What to work on: Leave out the pictures and copy the remaining records exactly.

Stored data entries:
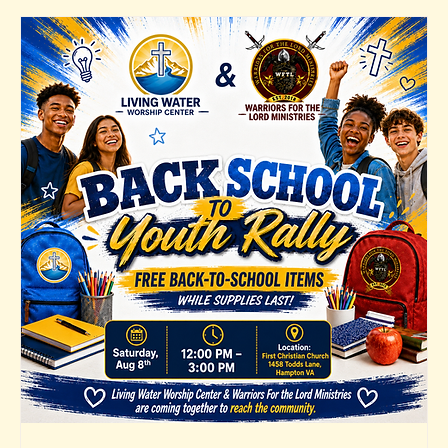
Senior Pastor
Home
About Us
Watch
Events
First Lady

Answer space:
Senior Pastor
Home
About Us
Watch
Events
First Lady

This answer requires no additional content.